> _Data records_:
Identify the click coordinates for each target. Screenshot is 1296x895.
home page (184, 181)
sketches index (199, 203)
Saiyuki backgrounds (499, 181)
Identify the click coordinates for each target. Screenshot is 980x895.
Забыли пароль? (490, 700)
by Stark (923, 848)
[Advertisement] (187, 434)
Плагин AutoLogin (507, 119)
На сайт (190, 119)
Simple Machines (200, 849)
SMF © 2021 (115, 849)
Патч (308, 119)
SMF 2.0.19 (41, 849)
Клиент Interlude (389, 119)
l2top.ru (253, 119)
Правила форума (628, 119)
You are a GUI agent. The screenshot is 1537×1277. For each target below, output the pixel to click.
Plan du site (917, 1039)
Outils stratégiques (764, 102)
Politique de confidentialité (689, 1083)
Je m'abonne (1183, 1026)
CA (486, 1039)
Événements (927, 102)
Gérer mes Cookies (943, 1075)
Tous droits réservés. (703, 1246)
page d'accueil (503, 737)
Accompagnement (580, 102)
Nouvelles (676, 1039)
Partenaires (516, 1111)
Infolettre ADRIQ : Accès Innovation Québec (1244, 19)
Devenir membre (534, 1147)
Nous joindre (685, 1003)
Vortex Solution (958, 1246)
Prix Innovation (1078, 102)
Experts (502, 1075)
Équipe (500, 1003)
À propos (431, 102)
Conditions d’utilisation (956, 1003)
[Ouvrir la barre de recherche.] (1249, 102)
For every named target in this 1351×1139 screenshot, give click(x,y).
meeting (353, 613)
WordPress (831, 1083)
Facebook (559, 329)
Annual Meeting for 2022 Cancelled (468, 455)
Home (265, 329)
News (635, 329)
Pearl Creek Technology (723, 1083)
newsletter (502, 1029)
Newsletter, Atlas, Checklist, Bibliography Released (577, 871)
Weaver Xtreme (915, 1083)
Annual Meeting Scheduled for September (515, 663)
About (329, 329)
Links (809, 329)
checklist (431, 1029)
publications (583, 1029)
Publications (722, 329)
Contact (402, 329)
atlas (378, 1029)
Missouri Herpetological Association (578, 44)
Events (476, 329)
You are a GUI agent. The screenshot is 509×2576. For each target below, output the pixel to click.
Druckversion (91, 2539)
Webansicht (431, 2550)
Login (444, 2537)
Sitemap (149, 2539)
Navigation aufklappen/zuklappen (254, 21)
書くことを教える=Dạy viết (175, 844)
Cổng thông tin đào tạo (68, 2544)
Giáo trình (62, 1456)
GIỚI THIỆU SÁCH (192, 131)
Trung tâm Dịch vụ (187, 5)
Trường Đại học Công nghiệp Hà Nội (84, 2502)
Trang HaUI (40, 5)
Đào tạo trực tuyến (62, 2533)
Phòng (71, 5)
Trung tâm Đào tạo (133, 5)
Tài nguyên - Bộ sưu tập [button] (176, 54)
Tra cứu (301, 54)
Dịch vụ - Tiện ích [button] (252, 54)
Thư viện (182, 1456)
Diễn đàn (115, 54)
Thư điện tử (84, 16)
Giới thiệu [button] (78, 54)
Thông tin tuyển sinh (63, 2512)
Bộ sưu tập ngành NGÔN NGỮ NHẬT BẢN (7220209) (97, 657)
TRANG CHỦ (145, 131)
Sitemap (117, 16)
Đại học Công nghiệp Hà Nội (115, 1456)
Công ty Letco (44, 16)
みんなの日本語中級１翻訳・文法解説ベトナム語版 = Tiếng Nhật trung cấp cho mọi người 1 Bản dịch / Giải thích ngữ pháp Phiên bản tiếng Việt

> _Aim of the exercise_:
Copy exactly the stretch of data above from the line with "Links (809, 329)" through the line with "Login (444, 2537)", and omit all other lines.

> _Answer section_:
Links (809, 329)
checklist (431, 1029)
publications (583, 1029)
Publications (722, 329)
Contact (402, 329)
atlas (378, 1029)
Missouri Herpetological Association (578, 44)
Events (476, 329)
You are a GUI agent. The screenshot is 509×2576. For each target below, output the pixel to click.
Druckversion (91, 2539)
Webansicht (431, 2550)
Login (444, 2537)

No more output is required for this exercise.